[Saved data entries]
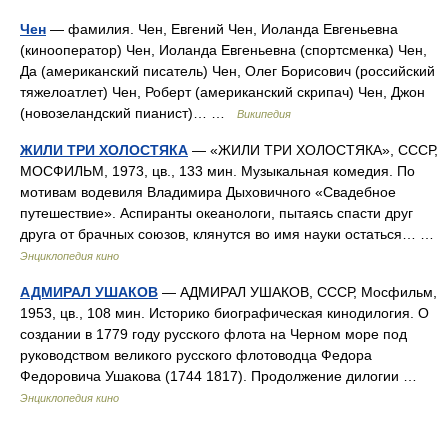
Чен
— фамилия. Чен, Евгений Чен, Иоланда Евгеньевна
(кинооператор) Чен, Иоланда Евгеньевна (спортсменка) Чен,
Да (американский писатель) Чен, Олег Борисович (российский
тяжелоатлет) Чен, Роберт (американский скрипач) Чен, Джон
(новозеландский пианист)… …
Википедия
ЖИЛИ ТРИ ХОЛОСТЯКА
— «ЖИЛИ ТРИ ХОЛОСТЯКА», СССР,
МОСФИЛЬМ, 1973, цв., 133 мин. Музыкальная комедия. По
мотивам водевиля Владимира Дыховичного «Свадебное
путешествие». Аспиранты океанологи, пытаясь спасти друг
друга от брачных союзов, клянутся во имя науки остаться… …
Энциклопедия кино
АДМИРАЛ УШАКОВ
— АДМИРАЛ УШАКОВ, СССР, Мосфильм,
1953, цв., 108 мин. Историко биографическая кинодилогия. О
создании в 1779 году русского флота на Черном море под
руководством великого русского флотоводца Федора
Федоровича Ушакова (1744 1817). Продолжение дилогии …
Энциклопедия кино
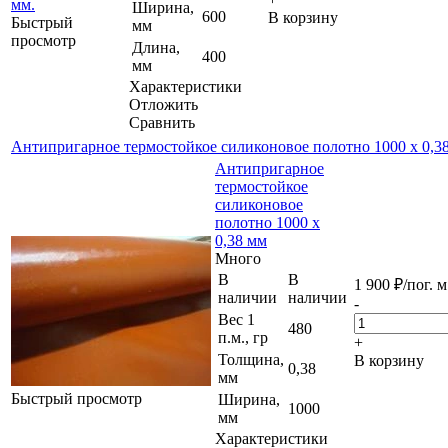
Ширина,
600
В корзину
Быстрый
мм
просмотр
Длина,
400
мм
Характеристики
Отложить
Сравнить
Антипригарное термостойкое силиконовое полотно 1000 х 0,3
Антипригарное
термостойкое
силиконовое
полотно 1000 х
0,38 мм
Много
В
В
1 900
₽
/пог. м
наличии
наличии
-
Вес 1
480
п.м., гр
+
Толщина,
В корзину
0,38
мм
Быстрый просмотр
Ширина,
1000
мм
Характеристики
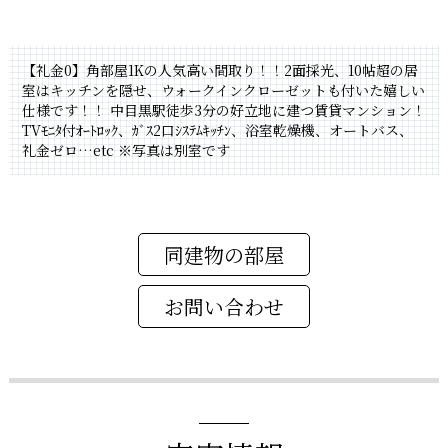
【礼金0】角部屋1Kの人気高い間取り！！2面採光、10帖超の居
室はキッチンを隠せ、ウォークインクローゼットも付いた嬉しい
仕様です！！
中目黒駅徒歩3分の好立地に建つ賃貸マンション！
TVﾓﾆﾀ付ｵｰﾄﾛｯｸ、ｶﾞｽ2口ｼｽﾃﾑｷｯﾁﾝ、浴室乾燥機、オートバス、
礼金ゼロ…etc
※写真は別室です
同建物の部屋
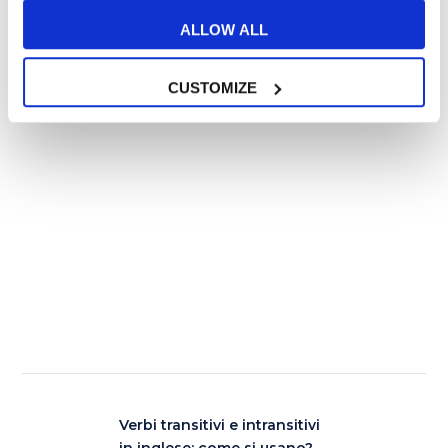
semplice delle combo può dar vita a un
dessert strabiliante!
ALLOW ALL
CUSTOMIZE
Verbi transitivi e intransitivi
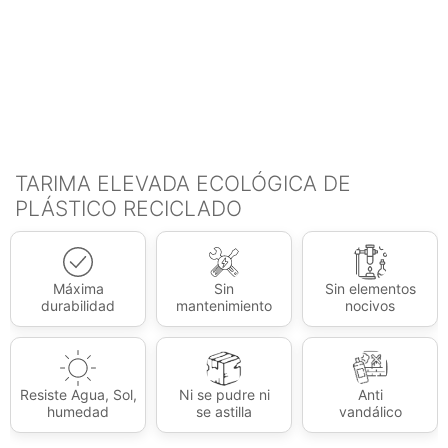
TARIMA ELEVADA ECOLÓGICA DE
PLÁSTICO RECICLADO
Máxima
Sin
Sin elementos
durabilidad
mantenimiento
nocivos
Resiste Agua, Sol,
Ni se pudre ni
Anti
humedad
se astilla
vandálico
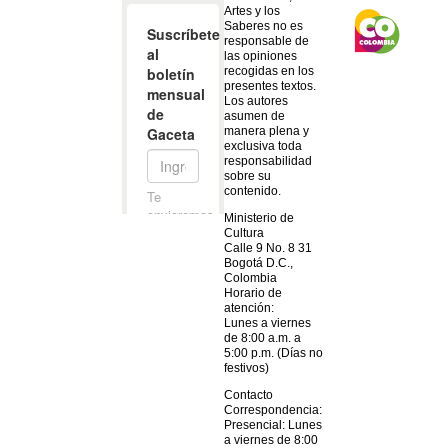
Artes y los
Saberes no es
responsable de
las opiniones
recogidas en los
presentes textos.
Los autores
asumen de
manera plena y
exclusiva toda
responsabilidad
sobre su
contenido.
Ministerio de
Cultura
Calle 9 No. 8 31
Bogotá D.C.,
Colombia
Horario de
atención:
Lunes a viernes
de 8:00 a.m. a
5:00 p.m. (Días no
festivos)
Contacto
Correspondencia:
Presencial: Lunes
a viernes de 8:00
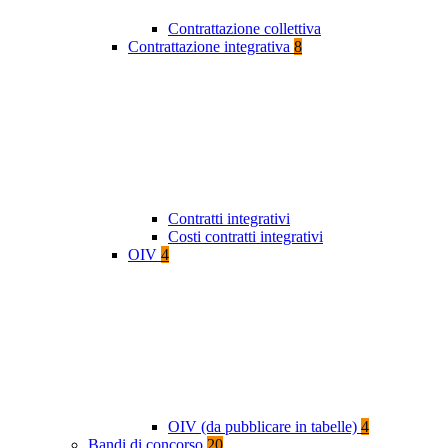
Contrattazione collettiva
Contrattazione integrativa
8
Contratti integrativi
Costi contratti integrativi
OIV
4
OIV (da pubblicare in tabelle)
4
Bandi di concorso
20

### The problem
Using the records above, output an exact copy without any pictures.

### Task solution
Чен
— фамилия. Чен, Евгений Чен, Иоланда Евгеньевна
(кинооператор) Чен, Иоланда Евгеньевна (спортсменка) Чен,
Да (американский писатель) Чен, Олег Борисович (российский
тяжелоатлет) Чен, Роберт (американский скрипач) Чен, Джон
(новозеландский пианист)… …
Википедия
ЖИЛИ ТРИ ХОЛОСТЯКА
— «ЖИЛИ ТРИ ХОЛОСТЯКА», СССР,
МОСФИЛЬМ, 1973, цв., 133 мин. Музыкальная комедия. По
мотивам водевиля Владимира Дыховичного «Свадебное
путешествие». Аспиранты океанологи, пытаясь спасти друг
друга от брачных союзов, клянутся во имя науки остаться… …
Энциклопедия кино
АДМИРАЛ УШАКОВ
— АДМИРАЛ УШАКОВ, СССР, Мосфильм,
1953, цв., 108 мин. Историко биографическая кинодилогия. О
создании в 1779 году русского флота на Черном море под
руководством великого русского флотоводца Федора
Федоровича Ушакова (1744 1817). Продолжение дилогии …
Энциклопедия кино
Ширина,
600
В корзину
Быстрый
мм
просмотр
Длина,
400
мм
Характеристики
Отложить
Сравнить
Антипригарное термостойкое силиконовое полотно 1000 х 0,3
Антипригарное
термостойкое
силиконовое
полотно 1000 х
0,38 мм
Много
В
В
1 900
₽
/пог. м
наличии
наличии
-
Вес 1
480
п.м., гр
+
Толщина,
В корзину
0,38
мм
Быстрый просмотр
Ширина,
1000
мм
Характеристики
【礼金0】角部屋1Kの人気高い間取り！！2面採光、10帖超の居
室はキッチンを隠せ、ウォークインクローゼットも付いた嬉しい
仕様です！！
中目黒駅徒歩3分の好立地に建つ賃貸マンション！
TVﾓﾆﾀ付ｵｰﾄﾛｯｸ、ｶﾞｽ2口ｼｽﾃﾑｷｯﾁﾝ、浴室乾燥機、オートバス、
礼金ゼロ…etc
※写真は別室です
同建物の部屋
semplice delle combo può dar vita a un
dessert strabiliante!
ALLOW ALL
CUSTOMIZE
Verbi transitivi e intransitivi
TARIMA ELEVADA ECOLÓGICA DE
PLÁSTICO RECICLADO
Máxima
Sin
Sin elementos
durabilidad
mantenimiento
nocivos
Resiste Agua, Sol,
Ni se pudre ni
Anti
humedad
se astilla
vandálico
Artes y los
Saberes no es
responsable de
las opiniones
recogidas en los
presentes textos.
Los autores
asumen de
manera plena y
exclusiva toda
responsabilidad
sobre su
contenido.
Ministerio de
Cultura
Calle 9 No. 8 31
Bogotá D.C.,
Colombia
Horario de
atención:
Lunes a viernes
de 8:00 a.m. a
5:00 p.m. (Días no
festivos)
Contacto
Correspondencia:
Presencial: Lunes
a viernes de 8:00
Contrattazione collettiva
Contrattazione integrativa
8
Contratti integrativi
Costi contratti integrativi
OIV
4
OIV (da pubblicare in tabelle)
4
Bandi di concorso
20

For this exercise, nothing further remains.